Please copy each line of the records below that includes the word "CERBA".
#### Raw data ####
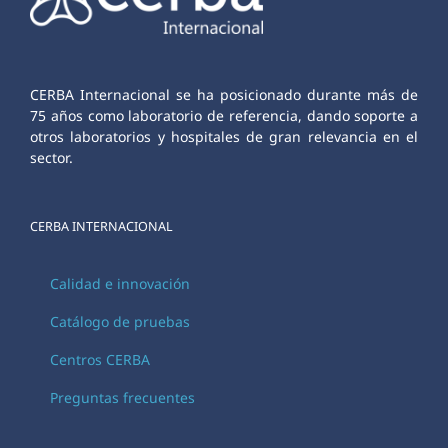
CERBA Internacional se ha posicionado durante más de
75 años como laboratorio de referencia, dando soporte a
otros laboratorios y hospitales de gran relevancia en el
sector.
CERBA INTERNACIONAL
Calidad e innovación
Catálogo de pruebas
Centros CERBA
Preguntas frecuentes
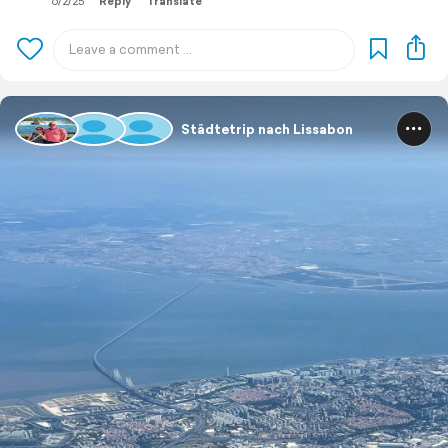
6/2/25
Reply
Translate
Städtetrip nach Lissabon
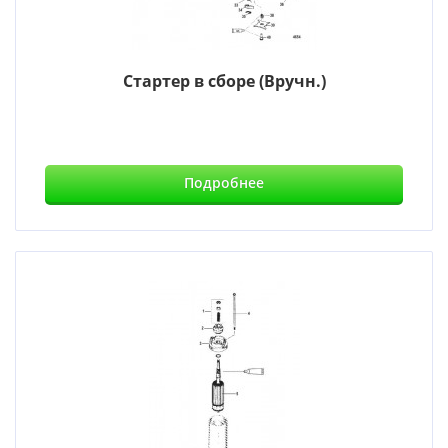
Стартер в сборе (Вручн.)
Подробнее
####
#### Raw data ####
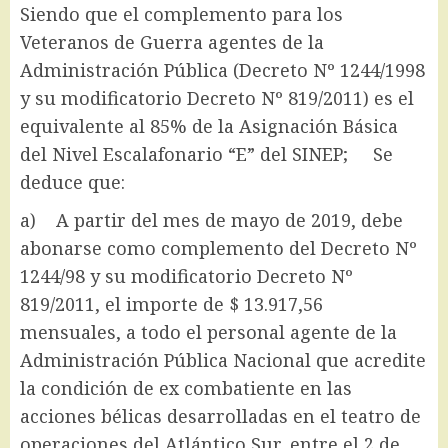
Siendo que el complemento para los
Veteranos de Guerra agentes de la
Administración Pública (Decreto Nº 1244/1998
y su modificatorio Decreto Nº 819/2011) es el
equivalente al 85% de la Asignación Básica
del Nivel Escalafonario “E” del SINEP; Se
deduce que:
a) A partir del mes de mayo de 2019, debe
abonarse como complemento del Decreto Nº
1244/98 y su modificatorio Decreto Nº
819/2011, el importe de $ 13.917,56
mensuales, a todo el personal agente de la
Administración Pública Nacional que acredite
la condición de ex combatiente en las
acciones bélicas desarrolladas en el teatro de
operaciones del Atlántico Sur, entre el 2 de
####
#### Raw data ####
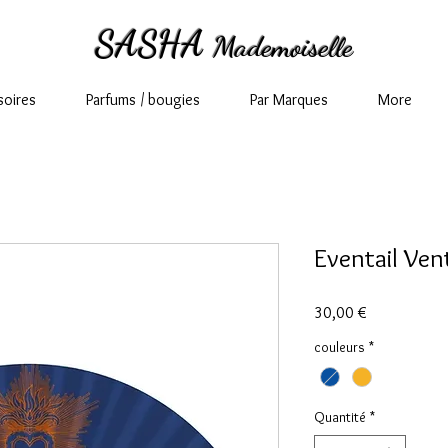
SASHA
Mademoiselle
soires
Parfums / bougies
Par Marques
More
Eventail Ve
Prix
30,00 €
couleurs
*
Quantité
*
####
Response »
CERBA Internacional se ha posicionado durante más de
CERBA INTERNACIONAL
Centros CERBA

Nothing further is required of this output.